NEW YORK (Reuters) - The man who shot and killed former Beatle John Lennon 32 years ago, Mark David Chapman, was denied parole for a seventh time, New York State’s Department of Corrections said on Thursday.
Chapman, 57, is serving a prison sentence of 20 years to life for shooting Lennon four times in the back outside the musician’s New York City apartment building on December 8, 1980. He pleaded guilty to second-degree murder.
Chapman has come up for parole every two years since 2000 and has been turned down each time.
“Despite your positive efforts while incarcerated, your release at this time would greatly undermine respect for the law and tend to trivialize the tragic loss of life which you caused as a result of this heinous, unprovoked, violent, cold and calculated crime,” parole board member Sally Thompson wrote to Chapman, the department said in a statement.
A parole board hearing on Chapman was held earlier this week at Wende Correctional Facility, a maximum-security prison in Alden, New York, where he is being held, the department said.

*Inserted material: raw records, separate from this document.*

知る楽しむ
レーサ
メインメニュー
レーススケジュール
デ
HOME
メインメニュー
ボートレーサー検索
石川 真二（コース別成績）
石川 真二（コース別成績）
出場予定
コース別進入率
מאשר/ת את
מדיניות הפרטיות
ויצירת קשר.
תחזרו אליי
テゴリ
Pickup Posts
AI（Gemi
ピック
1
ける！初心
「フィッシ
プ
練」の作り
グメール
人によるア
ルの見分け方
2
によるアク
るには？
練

Lennon’s widow, Yoko Ono, remained steadfast in her objection to parole for her husband’s killer, who she has said in the past posed a risk to her, Lennon’s two sons, the public and himself.
“Mrs. Lennon’s position remains consistent with the prior letters,” said Ono’s attorney, Jonas Herbsman, in an e-mail to Reuters.

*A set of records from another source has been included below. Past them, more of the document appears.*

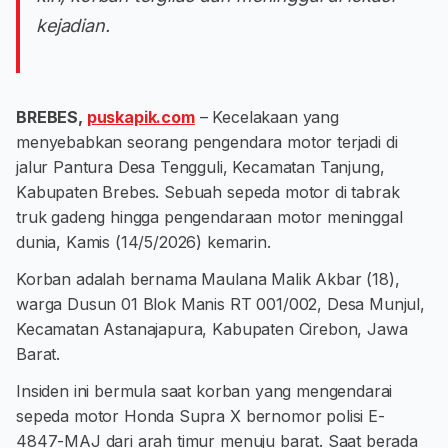
kejadian.
BREBES,
puskapik.com
– Kecelakaan yang
menyebabkan seorang pengendara motor terjadi di
jalur Pantura Desa Tengguli, Kecamatan Tanjung,
Kabupaten Brebes. Sebuah sepeda motor di tabrak
truk gadeng hingga pengendaraan motor meninggal
dunia, Kamis (14/5/2026) kemarin.
Korban adalah bernama Maulana Malik Akbar (18),
warga Dusun 01 Blok Manis RT 001/002, Desa Munjul,
Kecamatan Astanajapura, Kabupaten Cirebon, Jawa
Barat.
Insiden ini bermula saat korban yang mengendarai
sepeda motor Honda Supra X bernomor polisi E-
4847-MAJ dari arah timur menuju barat. Saat berada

In a 2000 letter to the parole board, Ono said Chapman’s release would be a betrayal of justice and encourage others who feel inclined to murder celebrities to gain attention.

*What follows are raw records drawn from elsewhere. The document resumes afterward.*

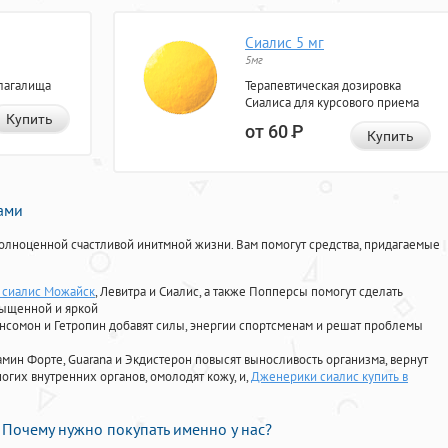
Сиалис 5 мг
5мг
лагалища
Терапевтическая дозировка
Сиалиса для курсового приема
Купить
от 60
Р
Купить
нами
олноценной счастливой инитмной жизни. Вам помогут средства, придагаемые
ь сиалис Можайск
, Левитра и Сиалис, а также Попперсы помогут сделать
сыщенной и яркой
Ансомон и Гетропин добавят силы, энергии спортсменам и решат проблемы
ориамин Форте, Guarana и Экдистерон повысят выносливость организма, вернут
огих внутренних органов, омолодят кожу, и,
Дженерики сиалис купить в
Почему нужно покупать именно у нас?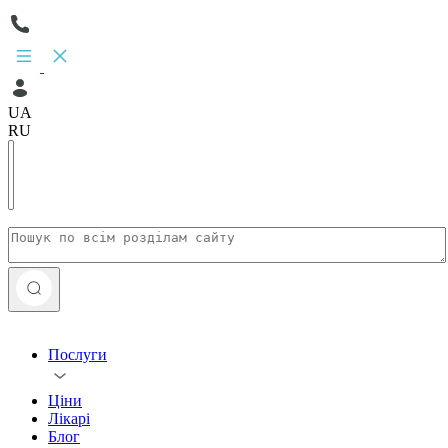
UA
RU
Послуги
Ціни
Лікарі
Блог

“If it is at all possible, I would like us not to create a situation which may bring further madness and tragedy to the world,” she wrote.
Herbsman said Ono would not be commenting on the 2012 parole board’s decision.
Chapman was transferred in May to Wende from Attica Correctional Facility, the maximum-security penitentiary in Attica, New York, where he had been held for 31 years.
A corrections spokesman said at the time Chapman was placed in protective custody at Wende, but the reason was not made public. Wende is in western New York, east of Buffalo.
Chapman learned on Monday that he had been re-approved for the prison system’s family reunion program, allowing him visits from his wife and stepfather, a spokesman for the corrections department said.
Under the program, Chapman will be able to spend 48 hours with his relatives in a trailer within the prison at least once a year, although he is allowed to apply for additional visits. The trailer has a lounge, a kitchenette and two or more bedrooms, and there are no cameras or guards inside.
“We regard the family reunion program as a management tool that encourages good behavior by inmates under our custody as well as keeping them connected to their families while they’re in prison,” said Peter Cutler, the spokesman for the state’s Department of Corrections.
“Many studies have proved that by staying connected to their families inmates have a far better chance of returning to the community successfully,” Cutler said.
Chapman was previously approved for the program, but had to reapply after transferring from Attica to Wende, Cutler said. The corrections department said it does not make public the reasons for inmates being transferred.
Normally, Chapman is housed in his own cell in the prison’s protective custody unit, where he sees only other inmates within the unit, Cutler said.